Some countries, notably the United States, want the fund to focus tightly on two key areas less well-covered by humanitarian agencies — “slow onset” disasters, from desertification to islands sinking as seas rise, and “non-economic losses”.
That would also include support for communities — or even whole island nations — to relocate should they no longer be able to continue living in their current homes.
Climate justice campaigners and others, meanwhile, are pushing for the new fund to have a broader scope, which would include helping finance the humanitarian response to climate disasters as well as efforts to cover gaps, especially in terms of building resilience.
A report last month by the Zurich Flood Resilience Alliance outlined lessons learned by the aid sector that could help the new loss and damage fund operate effectively.
Its recommendations included a warning to donors not to re-label their humanitarian aid as loss and damage funding, and to find new sources of finance.
It also stressed the need to use existing systems to deliver aid on the ground fast, find ways to get funding to fragile and conflict-hit states, and work with local groups.

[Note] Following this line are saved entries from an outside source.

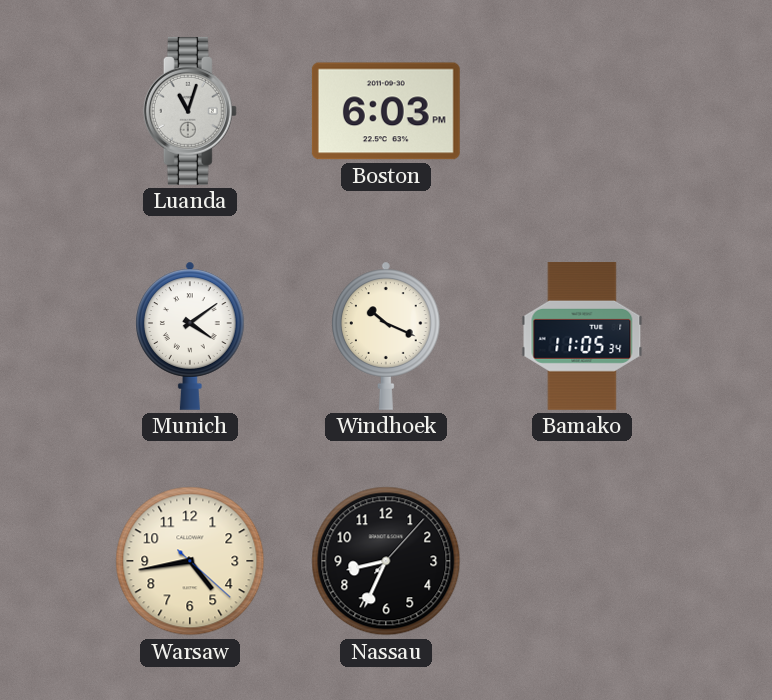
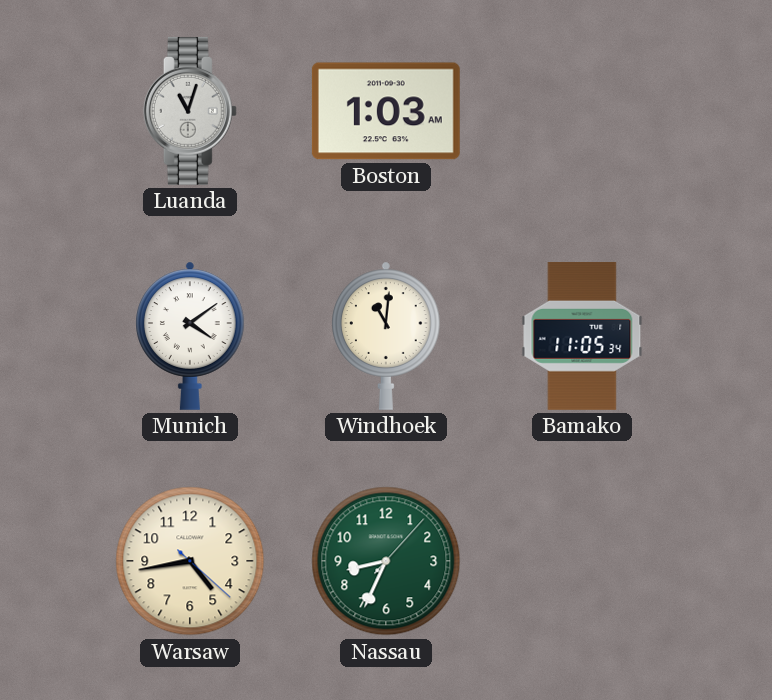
Boston: 6:03 -> 1:03
Windhoek: 10:19 -> 11:01
Nassau dial: black -> green
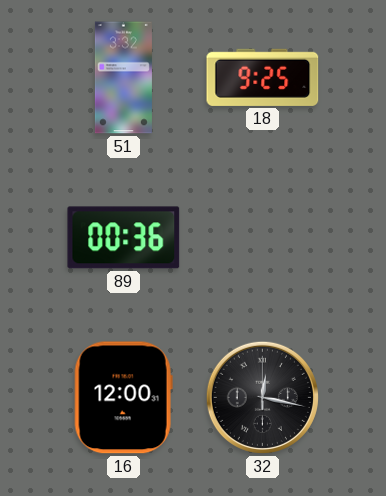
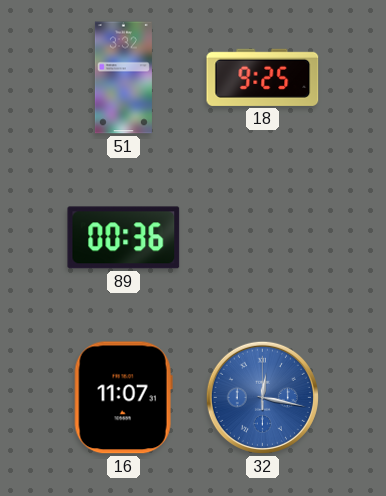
16: 12:00 -> 11:07
32 dial: black -> blue
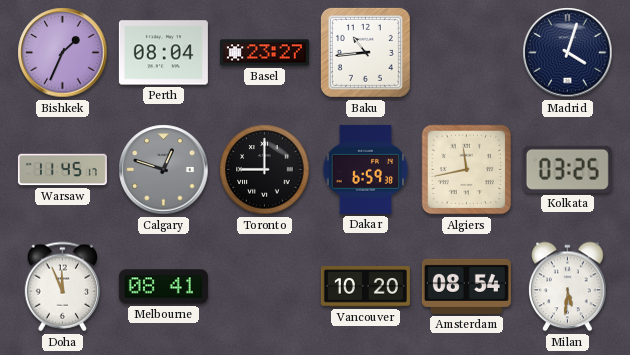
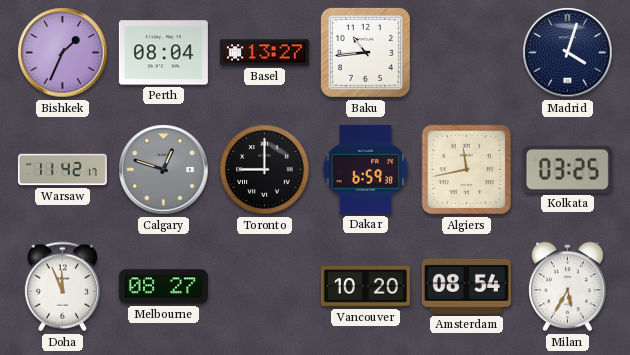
Basel: 23:27 -> 13:27
Warsaw: 11:45 -> 11:42
Melbourne: 08:41 -> 08:27
Milan: 5:31 -> 5:35
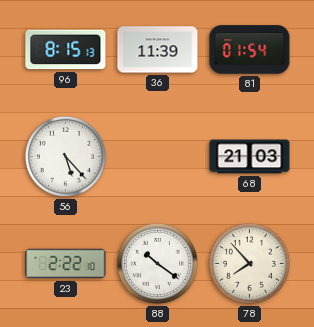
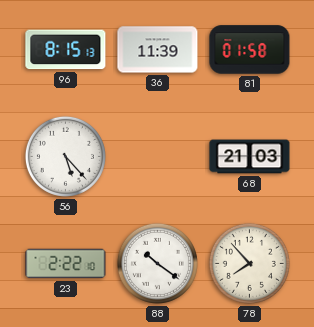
81: 01:54 -> 01:58
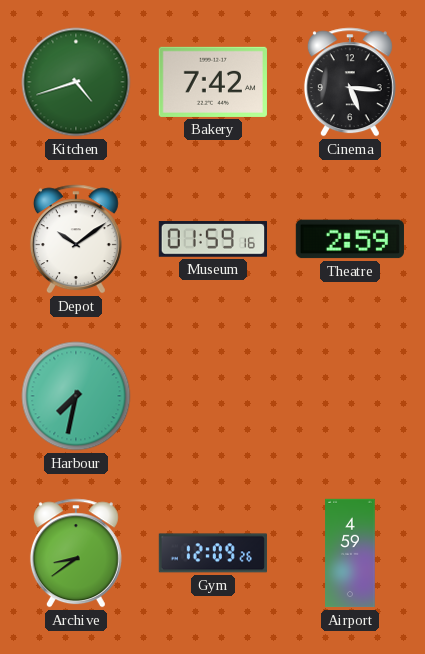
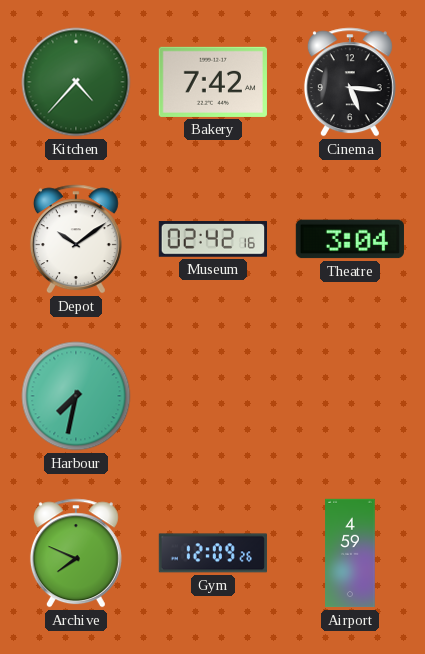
Kitchen: 4:42 -> 4:37
Museum: 01:59 -> 02:42
Theatre: 2:59 -> 3:04
Archive: 8:39 -> 7:49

The key will be to agree on how loss and damage action can both benefit from — and amplify — the work already being done by humanitarian agencies to protect vulnerable communities, experts say.
“We can’t allow the accountability to be shifted outside the [U.N. climate] system — for a very simple reason: 90% of disasters we are facing today are climate-related,” said Harjeet Singh, head of global political strategy for Climate Action Network International.
“The loss and damage fund has to be the top-level mechanism that should have oversight on whether people are getting sufficient support or not.”